'''

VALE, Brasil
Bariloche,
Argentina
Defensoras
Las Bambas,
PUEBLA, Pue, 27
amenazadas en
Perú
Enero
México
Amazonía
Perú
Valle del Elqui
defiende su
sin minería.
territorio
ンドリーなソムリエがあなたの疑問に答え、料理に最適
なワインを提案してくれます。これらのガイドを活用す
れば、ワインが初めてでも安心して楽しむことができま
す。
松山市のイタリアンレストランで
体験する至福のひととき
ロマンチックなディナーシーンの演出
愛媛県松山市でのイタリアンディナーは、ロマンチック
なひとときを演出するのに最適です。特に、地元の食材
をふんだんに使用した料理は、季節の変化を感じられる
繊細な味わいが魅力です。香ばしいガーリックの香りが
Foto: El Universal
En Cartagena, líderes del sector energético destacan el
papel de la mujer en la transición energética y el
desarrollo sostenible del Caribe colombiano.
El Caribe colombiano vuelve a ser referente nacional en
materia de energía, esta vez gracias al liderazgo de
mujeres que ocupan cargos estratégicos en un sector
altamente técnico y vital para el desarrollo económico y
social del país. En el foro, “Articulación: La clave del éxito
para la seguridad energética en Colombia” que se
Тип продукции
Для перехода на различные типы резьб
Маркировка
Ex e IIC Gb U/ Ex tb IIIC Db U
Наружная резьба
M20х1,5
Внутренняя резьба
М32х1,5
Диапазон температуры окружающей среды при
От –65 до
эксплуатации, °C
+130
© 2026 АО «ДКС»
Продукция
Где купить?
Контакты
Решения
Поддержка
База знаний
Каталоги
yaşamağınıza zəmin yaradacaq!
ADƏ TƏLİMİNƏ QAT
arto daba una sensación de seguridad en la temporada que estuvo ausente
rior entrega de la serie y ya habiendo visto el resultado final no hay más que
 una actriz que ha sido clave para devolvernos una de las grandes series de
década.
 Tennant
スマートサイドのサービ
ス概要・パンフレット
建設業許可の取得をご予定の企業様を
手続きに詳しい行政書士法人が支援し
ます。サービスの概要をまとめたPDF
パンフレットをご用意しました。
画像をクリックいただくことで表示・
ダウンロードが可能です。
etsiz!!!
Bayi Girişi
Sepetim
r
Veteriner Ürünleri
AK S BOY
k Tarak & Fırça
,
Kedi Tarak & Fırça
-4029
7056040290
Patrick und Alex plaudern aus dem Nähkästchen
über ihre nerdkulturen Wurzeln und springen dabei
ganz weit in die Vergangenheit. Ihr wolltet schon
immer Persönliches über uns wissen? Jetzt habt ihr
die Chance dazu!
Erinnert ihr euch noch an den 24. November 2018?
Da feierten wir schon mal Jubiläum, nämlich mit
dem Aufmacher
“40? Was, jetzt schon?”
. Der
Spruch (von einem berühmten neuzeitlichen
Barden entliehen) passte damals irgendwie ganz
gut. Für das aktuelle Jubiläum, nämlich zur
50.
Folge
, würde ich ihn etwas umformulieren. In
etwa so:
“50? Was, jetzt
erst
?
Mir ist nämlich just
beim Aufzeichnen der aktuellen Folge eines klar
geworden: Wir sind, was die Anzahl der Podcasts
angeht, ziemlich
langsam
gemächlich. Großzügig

'''

_Work to complete_:
Give back the entries above precisely as they appear.

_Written answer_:
VALE, Brasil
Bariloche,
Argentina
Defensoras
Las Bambas,
PUEBLA, Pue, 27
amenazadas en
Perú
Enero
México
Amazonía
Perú
Valle del Elqui
defiende su
sin minería.
territorio
ンドリーなソムリエがあなたの疑問に答え、料理に最適
なワインを提案してくれます。これらのガイドを活用す
れば、ワインが初めてでも安心して楽しむことができま
す。
松山市のイタリアンレストランで
体験する至福のひととき
ロマンチックなディナーシーンの演出
愛媛県松山市でのイタリアンディナーは、ロマンチック
なひとときを演出するのに最適です。特に、地元の食材
をふんだんに使用した料理は、季節の変化を感じられる
繊細な味わいが魅力です。香ばしいガーリックの香りが
Foto: El Universal
En Cartagena, líderes del sector energético destacan el
papel de la mujer en la transición energética y el
desarrollo sostenible del Caribe colombiano.
El Caribe colombiano vuelve a ser referente nacional en
materia de energía, esta vez gracias al liderazgo de
mujeres que ocupan cargos estratégicos en un sector
altamente técnico y vital para el desarrollo económico y
social del país. En el foro, “Articulación: La clave del éxito
para la seguridad energética en Colombia” que se
Тип продукции
Для перехода на различные типы резьб
Маркировка
Ex e IIC Gb U/ Ex tb IIIC Db U
Наружная резьба
M20х1,5
Внутренняя резьба
М32х1,5
Диапазон температуры окружающей среды при
От –65 до
эксплуатации, °C
+130
© 2026 АО «ДКС»
Продукция
Где купить?
Контакты
Решения
Поддержка
База знаний
Каталоги
yaşamağınıza zəmin yaradacaq!
ADƏ TƏLİMİNƏ QAT
arto daba una sensación de seguridad en la temporada que estuvo ausente
rior entrega de la serie y ya habiendo visto el resultado final no hay más que
 una actriz que ha sido clave para devolvernos una de las grandes series de
década.
 Tennant
スマートサイドのサービ
ス概要・パンフレット
建設業許可の取得をご予定の企業様を
手続きに詳しい行政書士法人が支援し
ます。サービスの概要をまとめたPDF
パンフレットをご用意しました。
画像をクリックいただくことで表示・
ダウンロードが可能です。
etsiz!!!
Bayi Girişi
Sepetim
r
Veteriner Ürünleri
AK S BOY
k Tarak & Fırça
,
Kedi Tarak & Fırça
-4029
7056040290
Patrick und Alex plaudern aus dem Nähkästchen
über ihre nerdkulturen Wurzeln und springen dabei
ganz weit in die Vergangenheit. Ihr wolltet schon
immer Persönliches über uns wissen? Jetzt habt ihr
die Chance dazu!
Erinnert ihr euch noch an den 24. November 2018?
Da feierten wir schon mal Jubiläum, nämlich mit
dem Aufmacher
“40? Was, jetzt schon?”
. Der
Spruch (von einem berühmten neuzeitlichen
Barden entliehen) passte damals irgendwie ganz
gut. Für das aktuelle Jubiläum, nämlich zur
50.
Folge
, würde ich ihn etwas umformulieren. In
etwa so:
“50? Was, jetzt
erst
?
Mir ist nämlich just
beim Aufzeichnen der aktuellen Folge eines klar
geworden: Wir sind, was die Anzahl der Podcasts
angeht, ziemlich
langsam
gemächlich. Großzügig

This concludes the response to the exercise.